Notating Hi Pops Review by Keren Moscovitch @ Artpulse Magazine

Joshua Dildine’s astute solo exhibition at Freight + Volume addresses
issues of memory, the archive, family dynamics and technology. An
examination of the ways his work leaps off the wall and enters our
consciousness may help elucidate the discourse it provokes. In short,
to see a Dildine on the wall of a gallery is to look at a painting—a
sensitively gestural work of art that reveals its process below the
surface of its brush strokes and saturates the viewer’s field of vision
with color, action and surface. To see a series of Dildines on a Web
site or in a gallery checklist, reduced to two-dimensional flatness
and devoid of their distorting scale, reveals another aspect to their
meaning, one that is directly tied to the photograph that originated
the piece and its violent resolution. 

Walter Benjamin warned that a work of art in the age of mechanical
reproduction is robbed of its aura. Dildine’s recently completed series
“Notating Hi Pops” plays with this proverbial sacrificial lamb from
multiple directions and on parallel timelines. Dildine prints old family
photographs onto large canvases and then attacks them with aggressive,
yet graceful mark-making in paint, ink and mixed media collage.
Speaking directly from the sensibility of a generation that has grown up
looking at “vintage” photographs as throwbacks of another era on upto-the-minute
social media sites, he comments upon a layer of historical
narrative in which the image is divorced from its physical context. The
photograph itself becomes a character in a contemporary drama, immersed
in a process of transformation and flux. 
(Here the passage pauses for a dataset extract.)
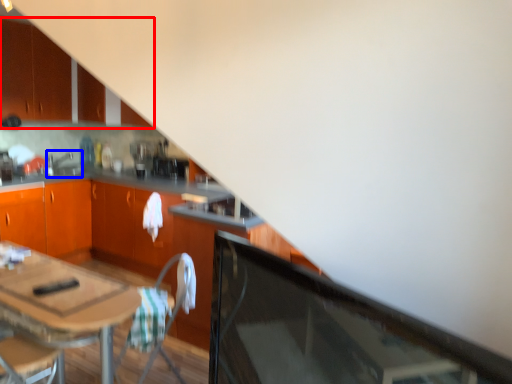 Question: Which object appears closest to the camera in this image, cabinetry (highlighted by a red box) or sink (highlighted by a blue box)?

Choices:
 (A) cabinetry
 (B) sink

Answer: (A) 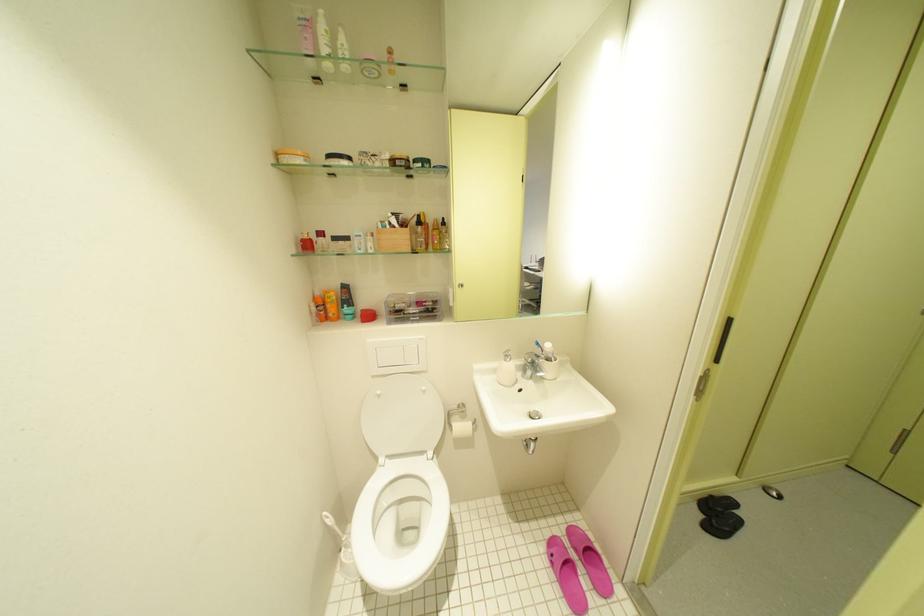 Locate an element on the screen. This screenshot has height=616, width=924. toilet brush handle is located at coordinates (334, 528).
In False May Minds, the photograph hiding behind an expressionistic
flair of swirling paint seems to be that of a young child lounging on a
father, sprawled upon a cozy suburban couch. The once-white high-top
sneakers peaking out from below acid wash jeans reveal the scene as
harkening a time recent enough to feel comfortingly familiar, yet distant
enough to carry the weight of nostalgia. The two bodies seem to merge
into one behind the veil of gyrating forms, constructing a hybrid creature
of limbs and retro fabric. The tangled mass of parent and child implies an
intense intimacy, palpable and untouchable. Dildine’s painting method is
almost digital in its ability to suggest photographic blur, and psychedelic
in its relationship to vision. Elements are copied and pasted within the
domestic scene, never allowing the viewer to forget the manipulation
enacted by digital technology on memories and representations. 

Several paintings feature distorted and hidden faces and the assumption
that below the scratches, spray paint, cutouts and other annihilating
gestures lie the wide smiles of performed domesticity. Dancing
Sharp leaves little opportunity for analysis, and seems to take its
meaning from obfuscation. The composition’s opacity begins with
the deep astronomical abyss replacing one face and continues to the
crocheted mask covering the other’s, while the inversion of the entire
image forces a disorientation and sense of doom. Damn Matte takes
the sacrilegious approach of desecrating an infant’s visage, his joyful
laughter replaced by disruptive gashes of men’s shirt fabric, seemingly
displaced from another location, work of art or recollection. 

We don’t learn much about Dildine’s upbringing from his artwork;
rather, we are invited to confront our relationship to personal history
and the ways that we have gotten used to superimposing the domestic
space onto the public sphere, gaining and losing meaning in the
process. Dildine reminds us that despite our access to information,
truly intimate moments remain quarantined in psychic seclusion.